Эрхел не договорил. Но на сей раз его остановили не слова — к эрхелу неуловимо для глаза скользнул один из вертарских чиртериан — и мужчина осел на пол: то ли потеряв сознание, то ли перестав существовать.
— Что тут происходит? — поинтересовался возвышающийся над телом вертарец.
Радий пожал плечами, быстро подошёл, присел рядом с коллегой и застыл, вперившись в него неподвижным взглядом. Я осторожно потёрла щёку — эмоции схлынули, и теперь вообще не представляла, что делать дальше.
— Для Фуньяня такой срыв не характерен, — пояснила чиртериану тоже подошедшая Лия. — Я с ним работала — он прекрасно умеет контролировать свои действия.
Протянув руку, она благодарно пожала мне предплечье.
— Немедленно вызывайте отряд дижизни, — не отрывая взгляда, скомандовал Радий. — Фуньяня разрушает чья-то индивидуальная работа. И уведите лишних.
Тартарка тут же знаком приказала мне идти за ней.
— Не злись на Фуньяня, — попросила она. — Я, действительно, ни разу не видела его в таком состоянии — хотя знакомы несколько лет.
— Что с ним? — тихо спросила я. Гнев ушёл, и теперь появилось отчётливое понимание, что эрхел действительно повёл себя удивительно неадекватно. А я, дура, ещё и провоцировала...
— Арваны. Не знаю, кто конкретно, но думаю, что кто-то из арванов очень не хочет, чтобы Фуньянь вернулся в Бурзыл. Но не представляю, как умудрились — последний медосмотр был меньше месяца назад и ничего подозрительного не обнаружили. А разрушение — это уже последняя стадия.
Я резко остановилась и обернулась, почувствовав, что от догадки стало холодно.
— Что-то не так? — поинтересовалась Лия.
— Фуньянь — мыслечтец. В том числе — по арванам, — высказала вслух свои мысли. — А арваны — враги байлогов. А в Бурзыле...
— Да, я тоже считаю, что эти события связаны, — согласилась куратор. — Если с Фуньянем что-то случится, нам вряд ли удастся договориться, чтобы древтарцы прислали ещё кого-то, кто бы смог разобраться в арванских мыслях.
Мы снова, второй раз за день, встретились понимающими взглядами.
— Пусть ненамеренно, но ты спровоцировала Фуньяня на неадекватное поведение... на то, чтобы мы заподозрили неладное, — сказала Лия перед тем, как мы распрощались. — И, если ещё не поздно, спасла ему жизнь.

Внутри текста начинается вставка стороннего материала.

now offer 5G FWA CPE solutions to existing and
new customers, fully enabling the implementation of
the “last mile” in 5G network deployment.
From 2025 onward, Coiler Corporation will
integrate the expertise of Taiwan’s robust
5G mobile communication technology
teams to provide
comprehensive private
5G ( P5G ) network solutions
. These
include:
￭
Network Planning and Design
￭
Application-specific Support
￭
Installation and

Покинув университет, я вернулась в участок. И долго ворочалась перед сном. Но теперь волновалась уже не за себя. Если раньше противостояние двух опасных видов казалось какой-то не касающейся нас условностью, то сейчас его последствия подобрались слишком близко. Хороший или плохой, но Фуньянь опасен — иначе бы его не попытались ликвидировать. Причем, опасен для кого-то конкретного. А значит, та гибель байлога в Бурзыле, о которой я читала — не случайность. И, скорее всего, не работа обычных фанатиков. Война продолжается... пусть и протекает незаметно для большинства обывателей.